1. Obat antihipertensi kerja pendek oral, seperti nifedipin, dapat dikonsumsi secara oral dan sublingual. Pemberian obat ini secara oral mencapai konsentrasi darah puncak dalam 28 menit, yang secara efektif mengurangi tekanan darah, dan pemberian obat ini secara sublingual mencapai konsentrasi puncak dalam 50 menit; kaptopril mencapai konsentrasi darah puncak setelah 1 jam pemberian oral.
2. Obat antihipertensi intravena: seperti efek antihipertensi natrium nitroprusside dan waktu disipasi sangat cepat, biasanya dalam infus satu atau dua menit setelah efeknya, hentikan infus dengan hilangnya yang hampir sama cepatnya; Efek antihipertensi Phentolamine intravena juga sangat cepat, waktu paruh 19 menit.
Obat antihipertensi yang umum digunakan termasuk diuretik seperti furosemid, penghambat beta seperti bisoprolol, penghambat saluran kalsium seperti nifedipin, penghambat enzim pengubah angiotensin seperti kaptopril, penghambat reseptor angiotensin II seperti tablet olmesartan.

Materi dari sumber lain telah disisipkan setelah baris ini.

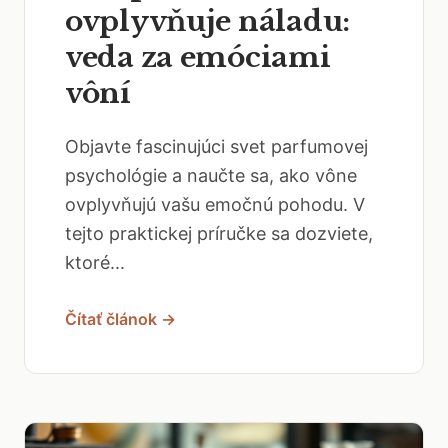
ovplyvňuje náladu:
veda za emóciami
vôní
Objavte fascinujúci svet parfumovej
psychológie a naučte sa, ako vône
ovplyvňujú vašu emočnú pohodu. V
tejto praktickej príručke sa dozviete,
ktoré...
Čítať článok →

Jika tekanan darah pasien tinggi, disertai pusing, sakit kepala dan ketidaknyamanan lainnya, dianjurkan untuk pergi ke rumah sakit tepat waktu, untuk mencegah penurunan tekanan darah hipotensi yang tidak masuk akal atau syok, di bawah bimbingan dokter untuk mematuhi instruksi dokter untuk perawatan.